INSTRUCTIONS TO FOLLOW.
Write out nothing except the lines of the entries below, from the first through the one containing "profesyonel dolap düzenlerinde", exactly and without pictures.

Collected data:
++++++++

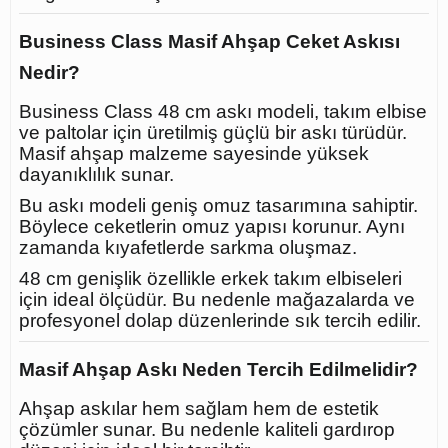
Business Class Masif Ahşap Ceket Askısı
Nedir?
Business Class 48 cm askı modeli, takım elbise
ve paltolar için üretilmiş güçlü bir askı türüdür.
Masif ahşap malzeme sayesinde yüksek
dayanıklılık sunar.
Bu askı modeli geniş omuz tasarımına sahiptir.
Böylece ceketlerin omuz yapısı korunur. Aynı
zamanda kıyafetlerde sarkma oluşmaz.
48 cm genişlik özellikle erkek takım elbiseleri
için ideal ölçüdür. Bu nedenle mağazalarda ve
profesyonel dolap düzenlerinde sık tercih edilir.
Masif Ahşap Askı Neden Tercih Edilmelidir?
Ahşap askılar hem sağlam hem de estetik
çözümler sunar. Bu nedenle kaliteli gardırop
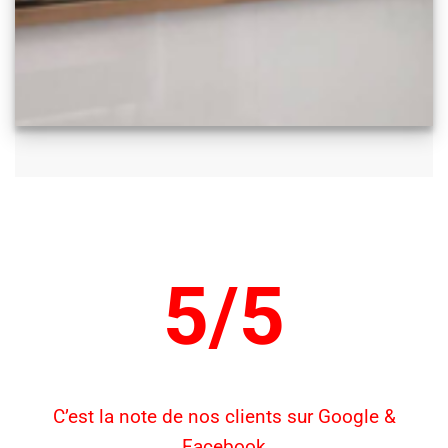
5/5
C’est la note de nos clients sur Google &
Facebook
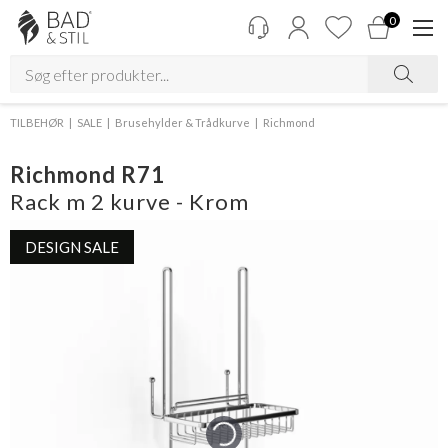
0
TILBEHØR
SALE
Brusehylder & Trådkurve
Richmond
Richmond R71
Rack m 2 kurve - Krom
DESIGN SALE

++++++++

REPLY.
Business Class Masif Ahşap Ceket Askısı
Nedir?
Business Class 48 cm askı modeli, takım elbise
ve paltolar için üretilmiş güçlü bir askı türüdür.
Masif ahşap malzeme sayesinde yüksek
dayanıklılık sunar.
Bu askı modeli geniş omuz tasarımına sahiptir.
Böylece ceketlerin omuz yapısı korunur. Aynı
zamanda kıyafetlerde sarkma oluşmaz.
48 cm genişlik özellikle erkek takım elbiseleri
için ideal ölçüdür. Bu nedenle mağazalarda ve
profesyonel dolap düzenlerinde sık tercih edilir.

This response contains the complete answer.